-- TASK OBJECTIVE --
The task calls for each line of the records below in which the word "Shah" appears.

Page-level text extractions:

********

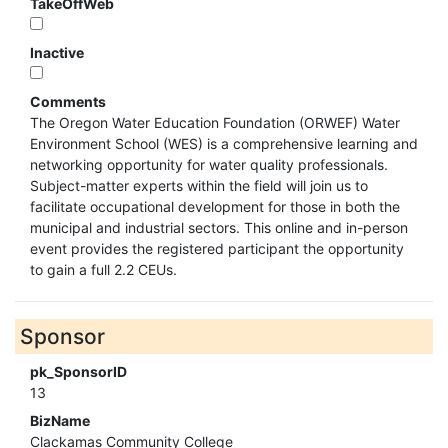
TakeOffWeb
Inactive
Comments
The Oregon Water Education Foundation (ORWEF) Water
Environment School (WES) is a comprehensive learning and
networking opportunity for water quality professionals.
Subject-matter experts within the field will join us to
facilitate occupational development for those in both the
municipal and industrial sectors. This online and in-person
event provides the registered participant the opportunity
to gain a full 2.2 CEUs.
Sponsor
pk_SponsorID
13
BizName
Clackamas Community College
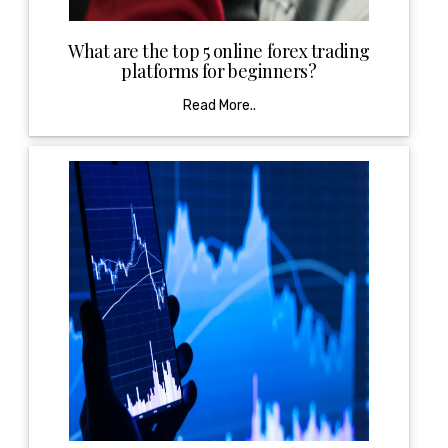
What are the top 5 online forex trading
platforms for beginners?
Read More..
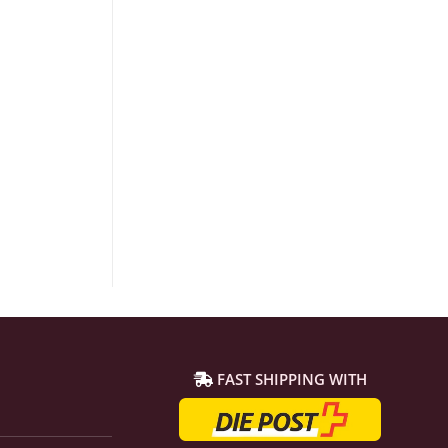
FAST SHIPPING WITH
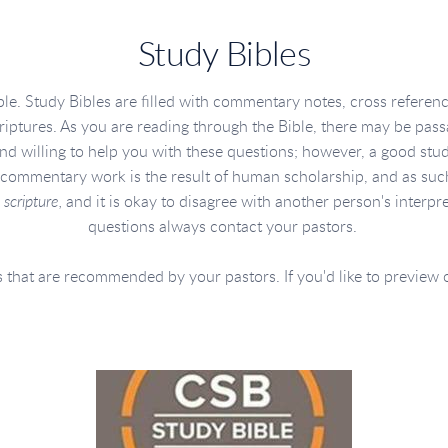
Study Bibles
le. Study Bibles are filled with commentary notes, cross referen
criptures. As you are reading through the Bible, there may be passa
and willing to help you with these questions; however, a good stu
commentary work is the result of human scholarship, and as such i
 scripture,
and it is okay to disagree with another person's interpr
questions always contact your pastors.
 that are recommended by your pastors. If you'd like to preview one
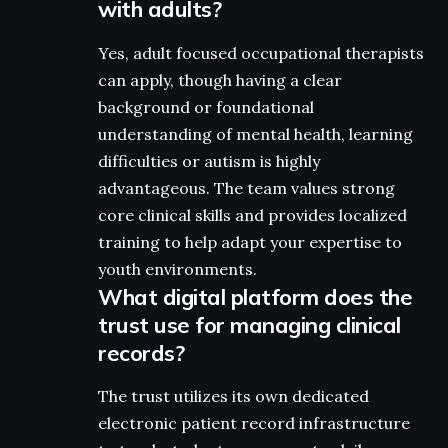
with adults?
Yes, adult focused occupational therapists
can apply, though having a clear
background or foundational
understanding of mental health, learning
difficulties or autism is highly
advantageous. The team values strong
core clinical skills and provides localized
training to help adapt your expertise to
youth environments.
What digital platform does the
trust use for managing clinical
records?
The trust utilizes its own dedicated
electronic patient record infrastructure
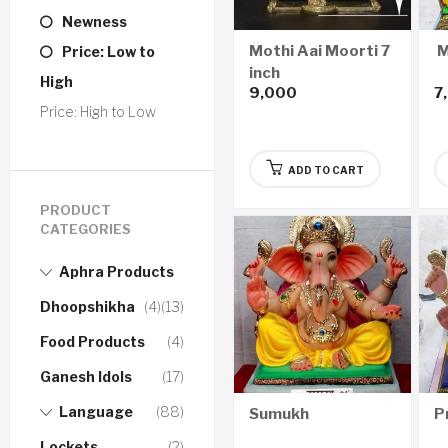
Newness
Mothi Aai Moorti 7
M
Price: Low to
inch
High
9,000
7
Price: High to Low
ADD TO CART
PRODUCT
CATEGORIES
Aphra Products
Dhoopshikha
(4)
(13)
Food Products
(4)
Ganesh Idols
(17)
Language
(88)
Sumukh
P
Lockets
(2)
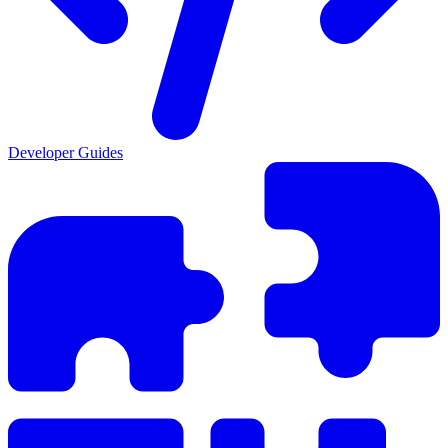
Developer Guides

********

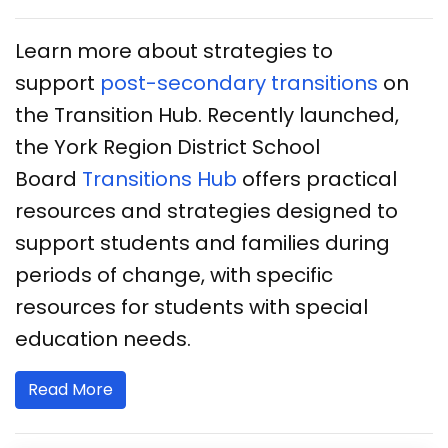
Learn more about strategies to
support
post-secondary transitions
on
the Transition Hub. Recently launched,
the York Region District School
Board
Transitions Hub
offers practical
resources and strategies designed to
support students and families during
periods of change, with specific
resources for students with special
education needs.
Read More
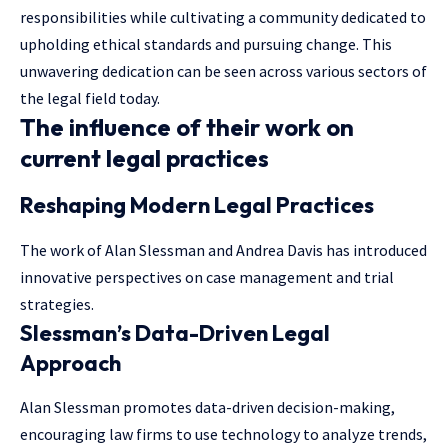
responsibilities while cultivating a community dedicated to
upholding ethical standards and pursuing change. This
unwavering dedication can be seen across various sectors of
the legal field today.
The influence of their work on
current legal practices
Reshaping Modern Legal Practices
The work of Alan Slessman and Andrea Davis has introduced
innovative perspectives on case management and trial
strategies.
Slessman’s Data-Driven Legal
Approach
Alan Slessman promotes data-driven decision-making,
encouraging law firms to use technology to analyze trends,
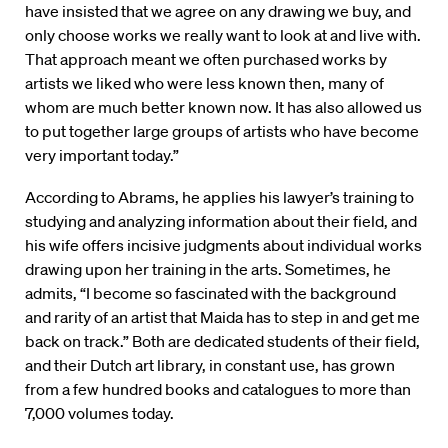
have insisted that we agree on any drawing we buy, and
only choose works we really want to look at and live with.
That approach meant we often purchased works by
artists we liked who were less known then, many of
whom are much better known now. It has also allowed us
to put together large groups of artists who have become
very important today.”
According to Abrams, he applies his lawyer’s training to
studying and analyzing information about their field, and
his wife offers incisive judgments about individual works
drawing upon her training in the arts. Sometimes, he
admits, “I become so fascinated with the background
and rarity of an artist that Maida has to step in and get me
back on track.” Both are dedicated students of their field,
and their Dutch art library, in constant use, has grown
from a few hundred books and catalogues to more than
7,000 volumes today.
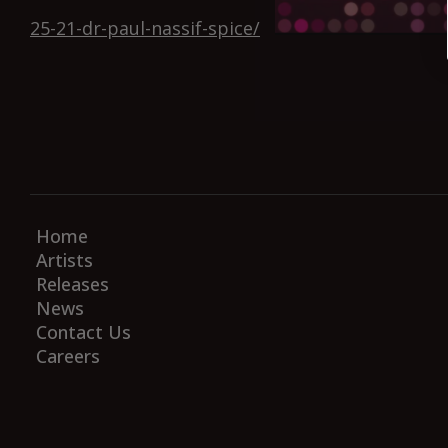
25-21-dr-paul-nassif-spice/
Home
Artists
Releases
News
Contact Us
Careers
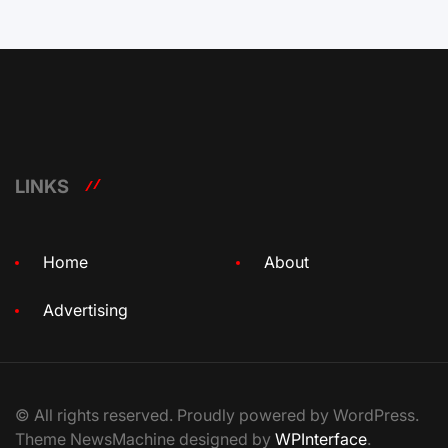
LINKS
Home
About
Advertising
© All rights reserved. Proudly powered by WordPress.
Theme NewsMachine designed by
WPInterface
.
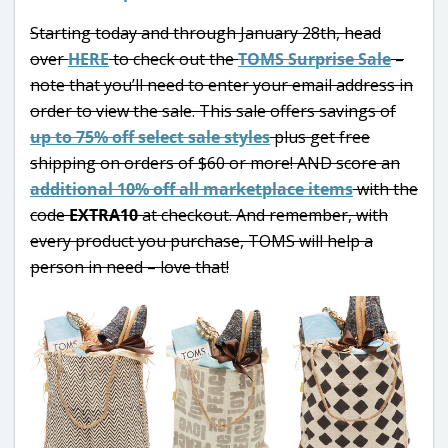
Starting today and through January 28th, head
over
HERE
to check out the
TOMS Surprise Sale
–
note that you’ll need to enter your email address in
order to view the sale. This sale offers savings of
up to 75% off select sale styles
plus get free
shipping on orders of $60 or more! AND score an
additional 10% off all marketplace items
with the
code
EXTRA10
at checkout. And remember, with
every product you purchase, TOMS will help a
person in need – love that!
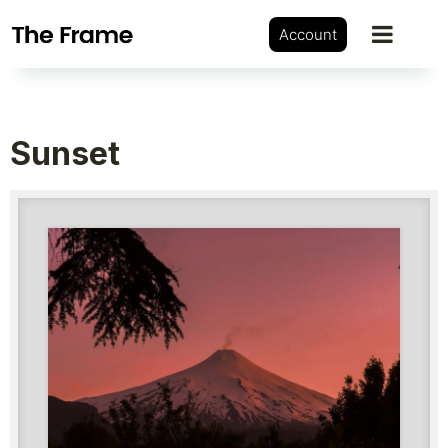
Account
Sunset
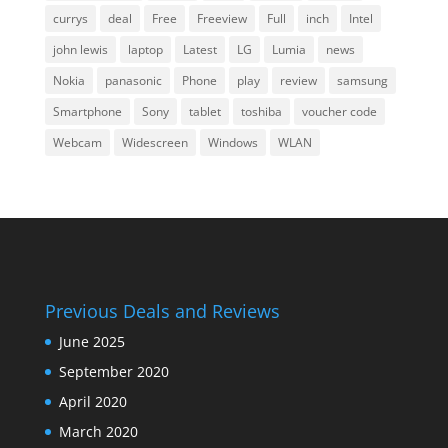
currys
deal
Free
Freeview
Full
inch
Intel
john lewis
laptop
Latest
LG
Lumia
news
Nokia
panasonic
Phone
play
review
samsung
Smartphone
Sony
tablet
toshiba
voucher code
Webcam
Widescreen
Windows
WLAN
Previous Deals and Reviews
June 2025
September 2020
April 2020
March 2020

********

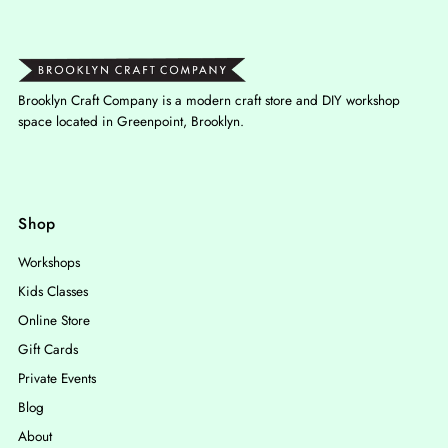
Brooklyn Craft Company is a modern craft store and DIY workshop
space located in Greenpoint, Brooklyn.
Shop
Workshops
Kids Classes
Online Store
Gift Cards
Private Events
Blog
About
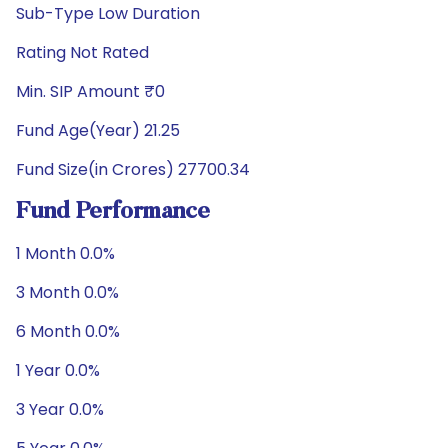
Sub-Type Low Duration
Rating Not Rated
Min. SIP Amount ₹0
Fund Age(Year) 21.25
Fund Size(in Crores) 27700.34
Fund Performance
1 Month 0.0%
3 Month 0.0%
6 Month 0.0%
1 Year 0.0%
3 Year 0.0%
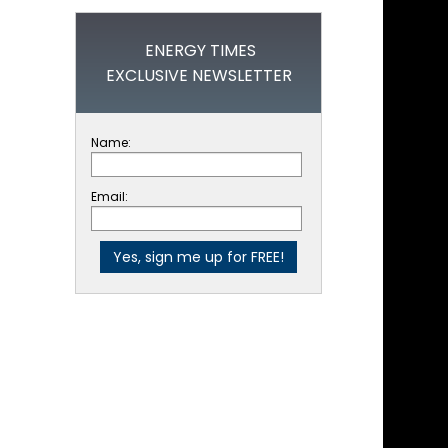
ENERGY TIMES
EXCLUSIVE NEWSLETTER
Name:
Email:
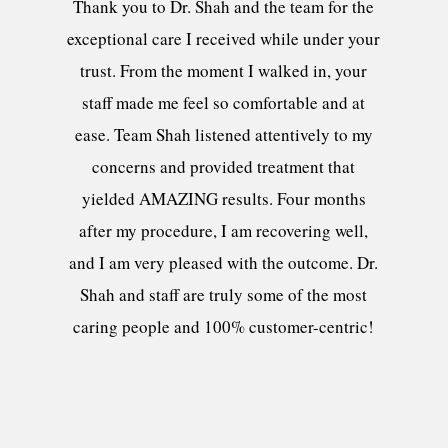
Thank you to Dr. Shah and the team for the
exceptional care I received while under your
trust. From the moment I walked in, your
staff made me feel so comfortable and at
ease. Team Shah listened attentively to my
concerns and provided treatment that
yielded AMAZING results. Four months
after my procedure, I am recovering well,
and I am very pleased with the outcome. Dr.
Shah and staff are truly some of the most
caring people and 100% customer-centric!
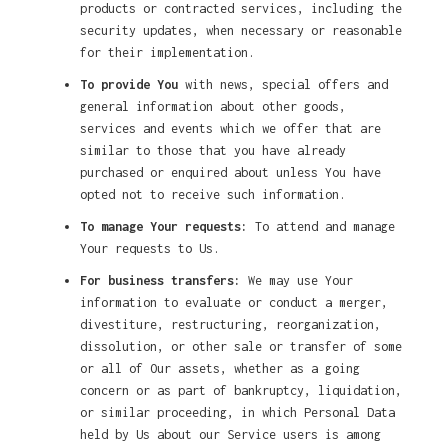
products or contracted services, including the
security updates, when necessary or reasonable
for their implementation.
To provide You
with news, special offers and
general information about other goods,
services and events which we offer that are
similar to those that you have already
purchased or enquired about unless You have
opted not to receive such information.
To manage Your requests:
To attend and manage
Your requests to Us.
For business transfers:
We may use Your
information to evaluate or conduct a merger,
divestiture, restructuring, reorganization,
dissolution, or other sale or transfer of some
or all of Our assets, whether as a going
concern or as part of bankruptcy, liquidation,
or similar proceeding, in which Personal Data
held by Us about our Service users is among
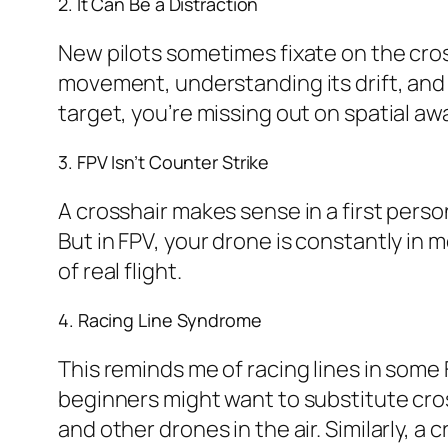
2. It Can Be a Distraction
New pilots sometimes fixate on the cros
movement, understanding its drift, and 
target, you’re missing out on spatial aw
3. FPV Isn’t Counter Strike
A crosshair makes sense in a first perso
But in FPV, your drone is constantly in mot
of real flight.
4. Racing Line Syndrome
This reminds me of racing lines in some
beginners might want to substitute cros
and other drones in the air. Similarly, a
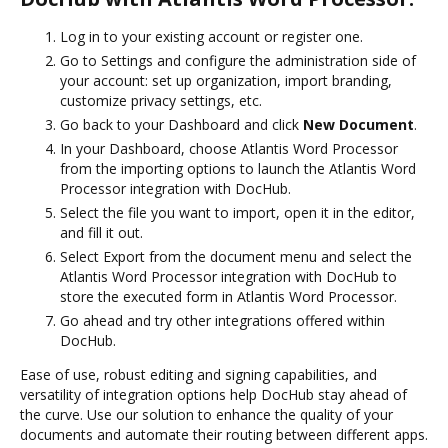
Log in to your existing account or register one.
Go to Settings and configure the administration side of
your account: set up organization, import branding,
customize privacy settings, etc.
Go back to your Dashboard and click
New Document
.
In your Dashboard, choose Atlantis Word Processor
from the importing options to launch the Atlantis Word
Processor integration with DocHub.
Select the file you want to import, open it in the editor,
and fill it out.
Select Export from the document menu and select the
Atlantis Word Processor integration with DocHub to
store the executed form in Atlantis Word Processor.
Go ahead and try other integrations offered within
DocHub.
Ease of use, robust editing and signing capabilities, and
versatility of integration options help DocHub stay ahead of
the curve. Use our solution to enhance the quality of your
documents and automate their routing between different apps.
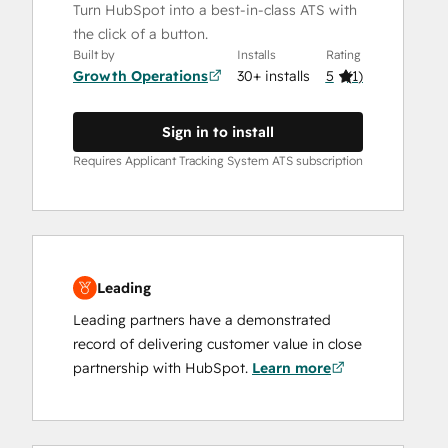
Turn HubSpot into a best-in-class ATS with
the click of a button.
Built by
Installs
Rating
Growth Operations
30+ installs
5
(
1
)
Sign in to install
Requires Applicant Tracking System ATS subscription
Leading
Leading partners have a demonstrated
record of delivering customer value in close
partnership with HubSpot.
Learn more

********

-- WRITTEN ANSWER --
Thank you to Dr. Shah and the team for the
ease. Team Shah listened attentively to my
Shah and staff are truly some of the most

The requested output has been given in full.